«Gatilho» é um projeto pioneiro em Lagos que pretende formar pessoas com deficiência para as artes, tendo como pano de fundo o conhecimento do território.
Está prestes a arrancar o projeto «Gatilho», promovido em conjunto pelo NECI (Núcleo de Educação da Criança Inadaptada) e associação cultural Questão Repetida, em parceria com a Câmara Municipal de Lagos, ao abrigo do programa PARTIS & ART for Change, financiado pela Fundação Calouste Gulbenkian e Fundação «la Caixa».
Trata-se de uma iniciativa de inclusão social que, ao longo dos próximos três anos, dará formação artística e técnica a pessoas com deficiência que frequentam aquela instituição na Praia da Luz, usando como ferramentas o teatro, a dança, a performance, a música, a realização plástica, e a técnica do espetáculo e a fotografia.
«Os nossos utentes sempre estiveram habituados a trabalhar ao nível da artes, em salas de atividades.

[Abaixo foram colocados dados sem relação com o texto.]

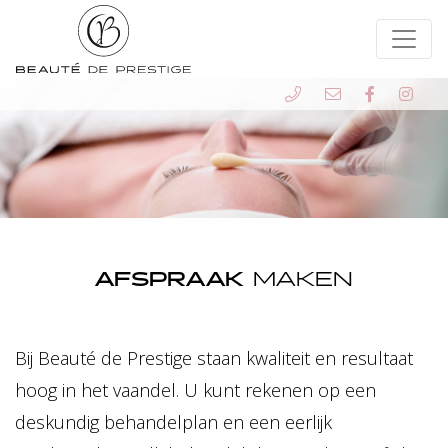
AFSPRAAK
MAKEN
Bij Beauté de Prestige staan kwaliteit en resultaat
hoog in het vaandel. U kunt rekenen op een
deskundig behandelplan en een eerlijk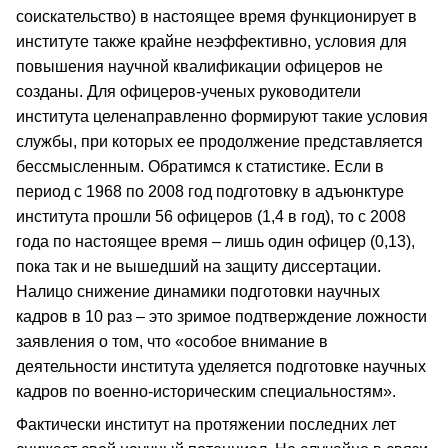
соискательство) в настоящее время функционирует в
институте также крайне неэффективно, условия для
повышения научной квалификации офицеров не
созданы. Для офицеров-ученых руководители
института целенаправленно формируют такие условия
службы, при которых ее продолжение представляется
бессмысленным. Обратимся к статистике. Если в
период с 1968 по 2008 год подготовку в адъюнктуре
института прошли 56 офицеров (1,4 в год), то с 2008
года по настоящее время – лишь один офицер (0,13),
пока так и не вышедший на защиту диссертации.
Налицо снижение динамики подготовки научных
кадров в 10 раз – это зримое подтверждение ложности
заявления о том, что «особое внимание в
деятельности института уделяется подготовке научных
кадров по военно-историческим специальностям».
Фактически институт на протяжении последних лет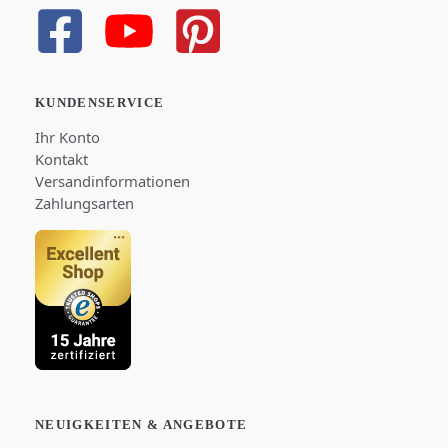
KUNDENSERVICE
Ihr Konto
Kontakt
Versandinformationen
Zahlungsarten
NEUIGKEITEN & ANGEBOTE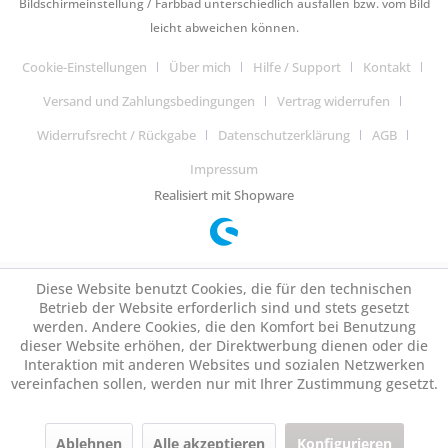
Bildschirmeinstellung / Farbbad unterschiedlich ausfallen bzw. vom Bild
leicht abweichen können.
Cookie-Einstellungen
Über mich
Hilfe / Support
Kontakt
Versand und Zahlungsbedingungen
Vertrag widerrufen
Widerrufsrecht / Rückgabe
Datenschutzerklärung
AGB
Impressum
Realisiert mit Shopware
Diese Website benutzt Cookies, die für den technischen
Betrieb der Website erforderlich sind und stets gesetzt
werden. Andere Cookies, die den Komfort bei Benutzung
dieser Website erhöhen, der Direktwerbung dienen oder die
Interaktion mit anderen Websites und sozialen Netzwerken
vereinfachen sollen, werden nur mit Ihrer Zustimmung gesetzt.
Ablehnen
Alle akzeptieren
Konfigurieren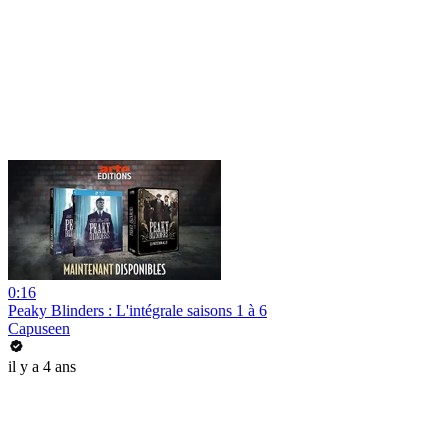
0:16
Peaky Blinders : L'intégrale saisons 1 à 6
Capuseen
il y a 4 ans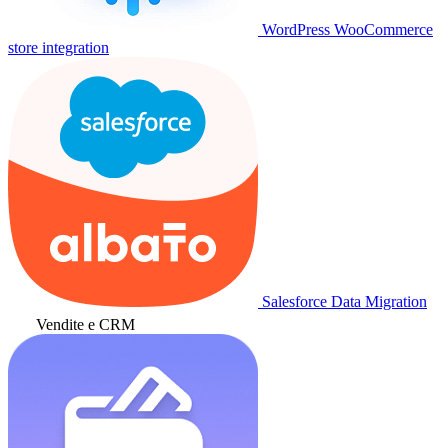
WordPress WooCommerce
store integration
Salesforce Data Migration
Vendite e CRM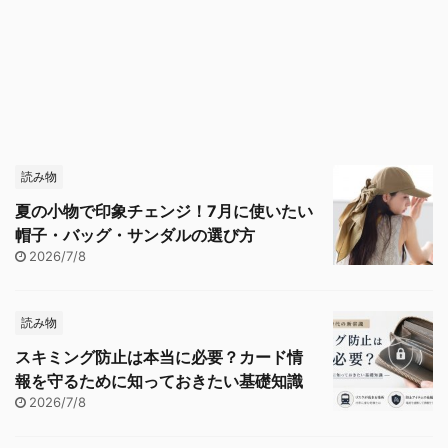
読み物
夏の小物で印象チェンジ！7月に使いたい
帽子・バッグ・サンダルの選び方
2026/7/8
読み物
スキミング防止は本当に必要？カード情
報を守るために知っておきたい基礎知識
2026/7/8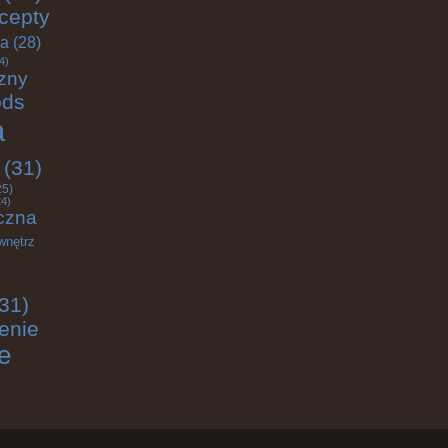
cepty
ja
(28)
4)
zny
ods
a
(31)
25)
4)
czna
wnętrz
31)
enie
e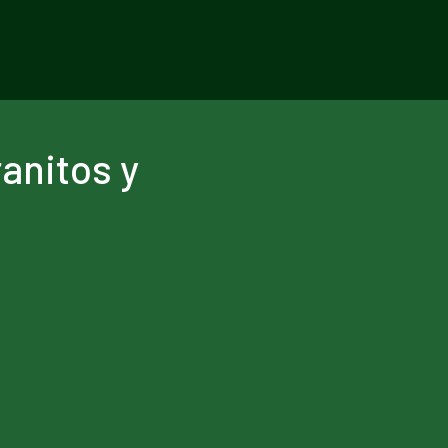
anitos y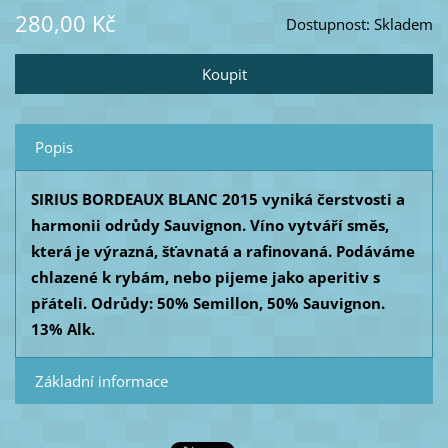
280,00 Kč
Dostupnost:
Skladem
Popis
SIRIUS BORDEAUX BLANC 2015 vyniká čerstvosti a
harmonii odrůdy Sauvignon. Víno vytváří směs,
která je výrazná, šťavnatá a rafinovaná. Podáváme
chlazené k rybám, nebo pijeme jako aperitiv s
přáteli. Odrůdy: 50% Semillon, 50% Sauvignon.
13% Alk.
Základní informace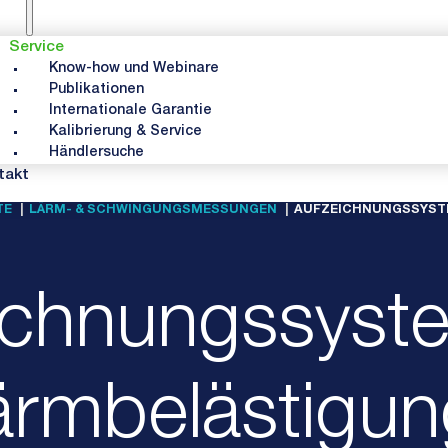
Service
Know-how und Webinare
Publikationen
Internationale Garantie
Kalibrierung & Service
Händlersuche
takt
TE
LÄRM- & SCHWINGUNGSMESSUNGEN
AUFZEICHNUNGSSYST
ichnungssyste
ärmbelästigun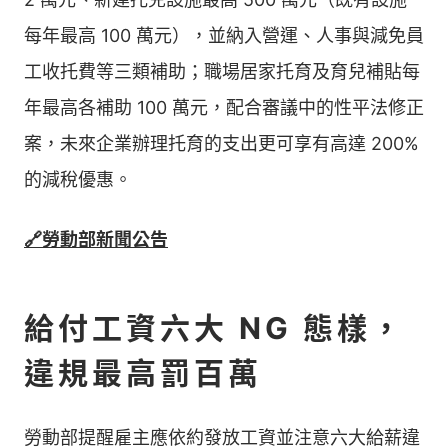
每年最高 100 萬元），並納入營運、人事與減免員
工收托費等三類補助；職場居家托育及育兒補貼每
年最高各補助 100 萬元，配合審議中的性平法修正
案，未來企業辦理托育的支出更可享有高達 200%
的減稅優惠。
🔗勞動部新聞公告
給付工資六大 NG 態樣，
違規最高罰百萬
勞動部提醒雇主應依約發放工資並注意六大給薪違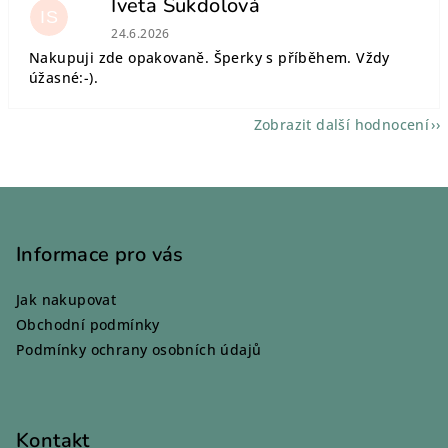
Iveta Sukdolová
IS
Hodnocení obchodu je 5 z 5 hvězdiček.
24.6.2026
Nakupuji zde opakovaně. Šperky s příběhem. Vždy
úžasné:-).
Zobrazit další hodnocení
Z
á
p
Informace pro vás
a
Jak nakupovat
t
Obchodní podmínky
í
Podmínky ochrany osobních údajů
Kontakt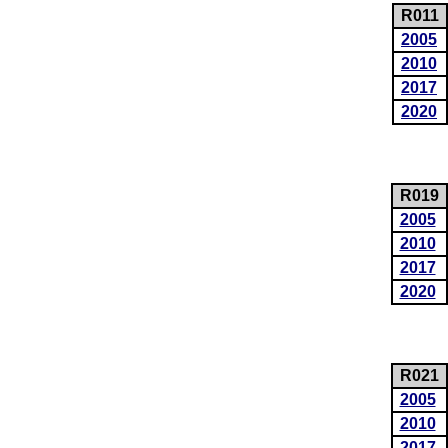
R011
2005
2010
2017
2020
R019
2005
2010
2017
2020
R021
2005
2010
2017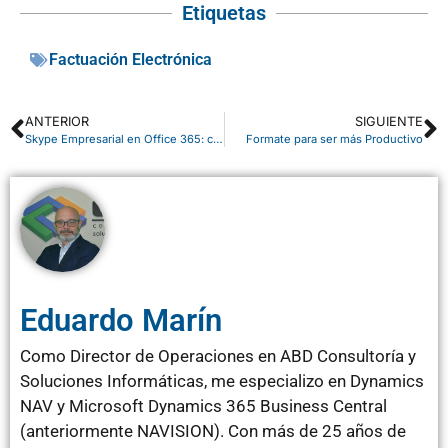
Etiquetas
Factuación Electrónica
ANTERIOR
SIGUIENTE
Skype Empresarial en Office 365: configuración esencial para administradores
Formate para ser más Productivo
Eduardo Marín
Como Director de Operaciones en ABD Consultoría y
Soluciones Informáticas, me especializo en Dynamics
NAV y Microsoft Dynamics 365 Business Central
(anteriormente NAVISION). Con más de 25 años de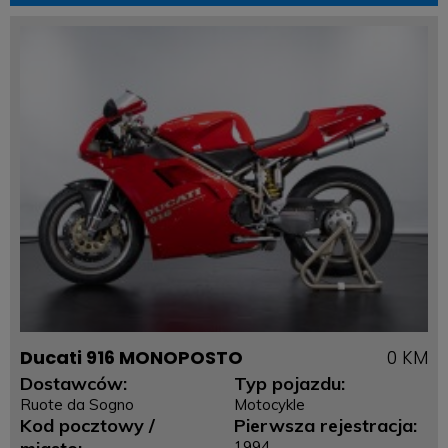
Ducati 916 MONOPOSTO
0 KM
Dostawców:
Typ pojazdu:
Ruote da Sogno
Motocykle
Kod pocztowy /
Pierwsza rejestracja:
1994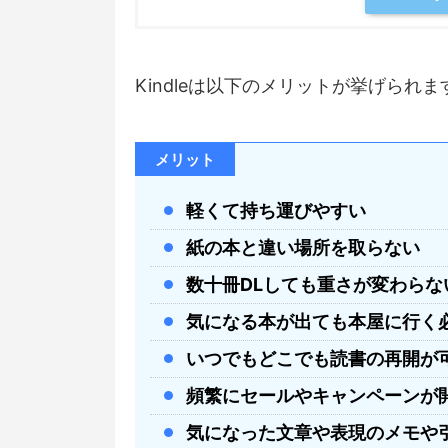
Kindleは以下のメリットが挙げられま
メリット
軽くて持ち運びやすい
紙の本と違い場所を取らない
数十冊DLしても重さが変わらな
気になる本が出ても本屋に行く
いつでもどこでも読書の再開が
頻繁にセールやキャンペーンが
気になった文章や表現のメモや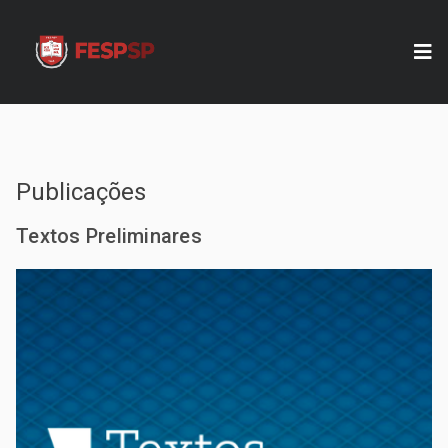
Publicações
Textos Preliminares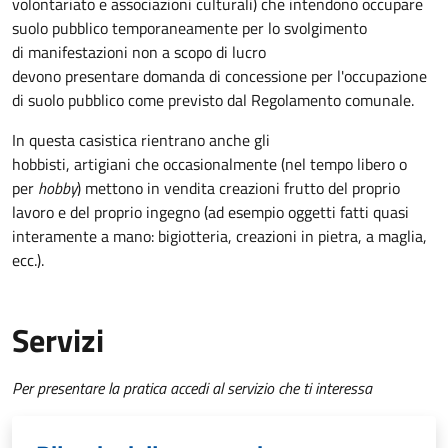
volontariato e associazioni culturali) che intendono occupare
suolo pubblico temporaneamente per lo svolgimento
di manifestazioni non a scopo di lucro
devono presentare domanda di concessione per l'occupazione
di suolo pubblico come previsto dal Regolamento comunale.
In questa casistica rientrano anche gli
hobbisti, artigiani che occasionalmente (nel tempo libero o
per
hobby
) mettono in vendita creazioni frutto del proprio
lavoro e del proprio ingegno (ad esempio oggetti fatti quasi
interamente a mano: bigiotteria, creazioni in pietra, a maglia,
ecc.).
Servizi
Per presentare la pratica accedi al servizio che ti interessa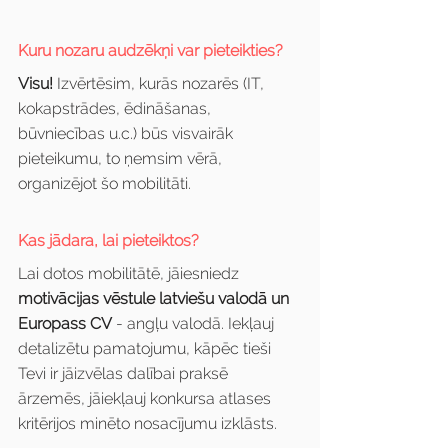
Kuru nozaru audzēkņi var pieteikties?
Visu!
 Izvērtēsim, kurās nozarēs (IT, 
kokapstrādes, ēdināšanas, 
būvniecības u.c.) būs visvairāk 
pieteikumu, to ņemsim vērā, 
organizējot šo mobilitāti.
Kas jādara, lai pieteiktos?
Lai dotos mobilitātē, jāiesniedz 
motivācijas vēstule latviešu valodā un 
Europass CV
 - angļu valodā. Iekļauj 
detalizētu pamatojumu, kāpēc tieši 
Tevi ir jāizvēlas dalībai praksē 
ārzemēs, jāiekļauj konkursa atlases 
kritērijos minēto nosacījumu izklāsts. 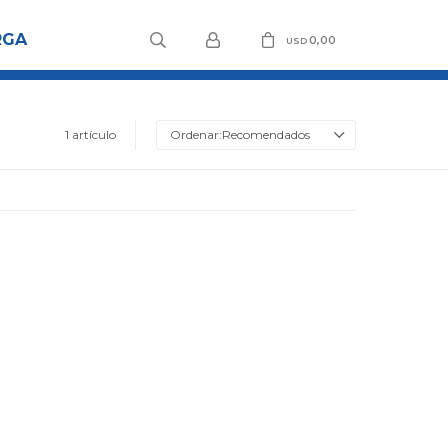
RGA
0,00
USD
1 artículo
Recomendados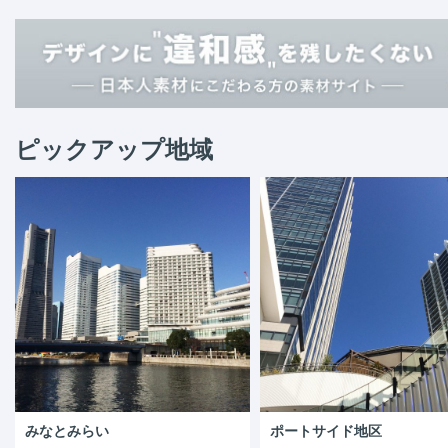
ピックアップ地域
みなとみらい
ポートサイド地区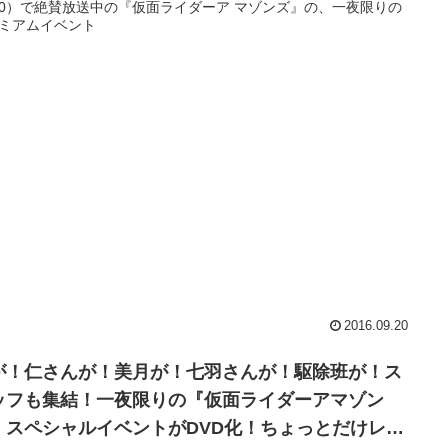
:00）で絶賛放送中の『仮面ライダーア マゾンズ』の、一夜限りの
ミアムイベント
2016.09.20
が！仁さんが！美月が！七羽さんが！駆除班が！ス
ッフも集結！一夜限りの『仮面ライダーアマゾン
』スペシャルイベントがDVD化！ちょっとだけレポ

Agora, queremos dar-lhes outras possibilidades. Pensámos em fazer algo a longo prazo e conseguimos esta candidatura», refere Sandra Marreiros, dirigente do NECI.
Conceição Gonçalves veio trabalhar com a Questão Repetida, para disparar o «Gatilho». Segundo revela ao barlavento, «a ideia é fazer com que Lagos se torne um território cultural e artístico diverso, onde se possa viabilizar a presença de pessoas com deficiência. Para este objetivo final, vamos dar um conjunto de passos. O primeiro é criar uma rede local de parceiros e é esta fase que vamos iniciar», explica.
Além dos parceiros institucionais, como a autarquia lacobrigense e as Juntas de Freguesia do concelho, «há toda uma série de entidades desportivas e culturais no tecido associativo que vamos convocar para pensarmos em conjunto este território. Vamos desafiar cada parceiro a refletir o que é isto da acessibilidade e da inclusão. Será que quando criamos um teatro, pensamos em algo adaptado para tudo e todos? Temos vindo a perceber que não. No fundo, este projeto pretende ter essa virtude, fazer pensar sobre a deficiência com todos», diz Conceição Gonçalves.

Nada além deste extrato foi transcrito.